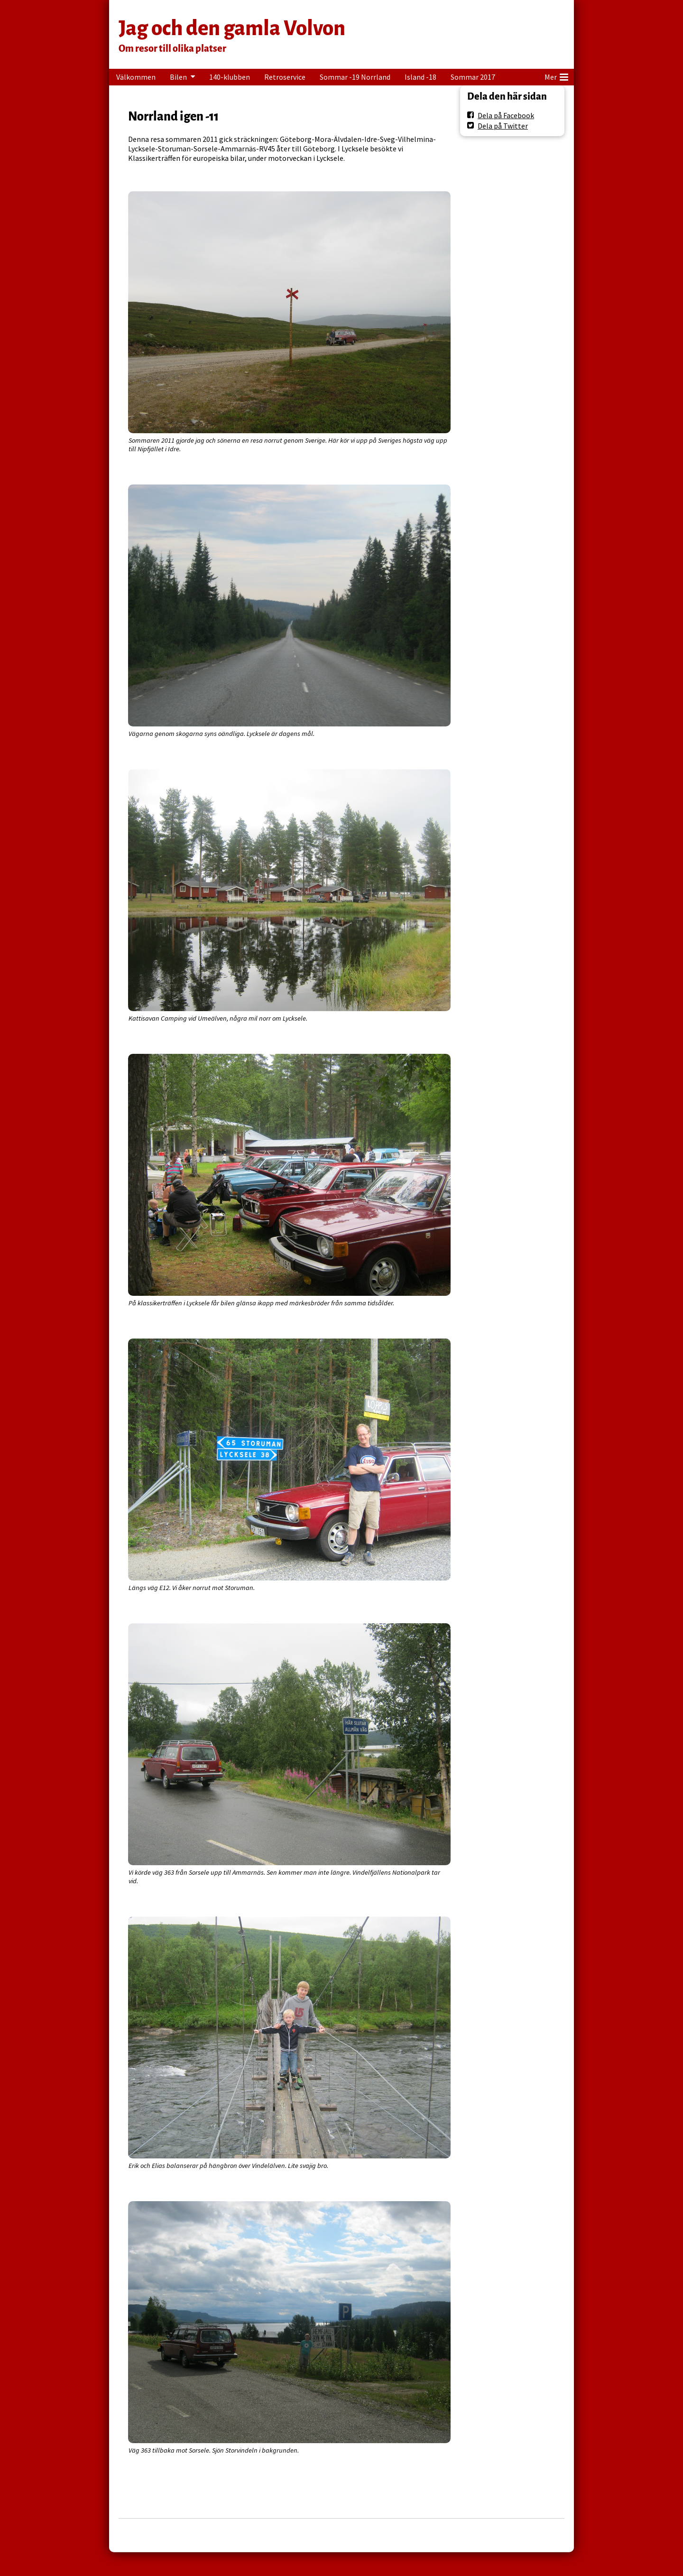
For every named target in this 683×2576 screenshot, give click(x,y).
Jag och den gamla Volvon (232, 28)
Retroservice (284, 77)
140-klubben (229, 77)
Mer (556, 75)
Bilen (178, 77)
-------
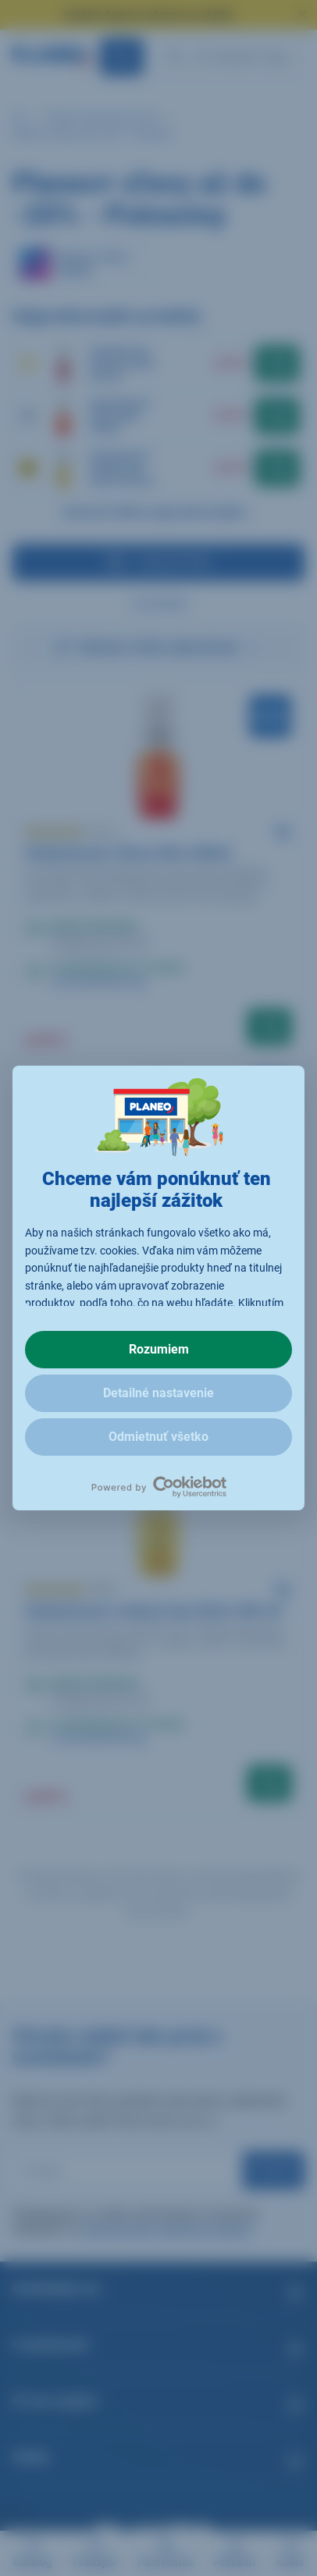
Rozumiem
-------
Description of the task: Beginning with the line containing "For every named" and ending with the line containing "Bilen (178, 77)", extract those lines exactly from the listing above, and only those.

Exercise solution:
For every named target in this 683×2576 screenshot, give click(x,y).
Jag och den gamla Volvon (232, 28)
Retroservice (284, 77)
140-klubben (229, 77)
Mer (556, 75)
Bilen (178, 77)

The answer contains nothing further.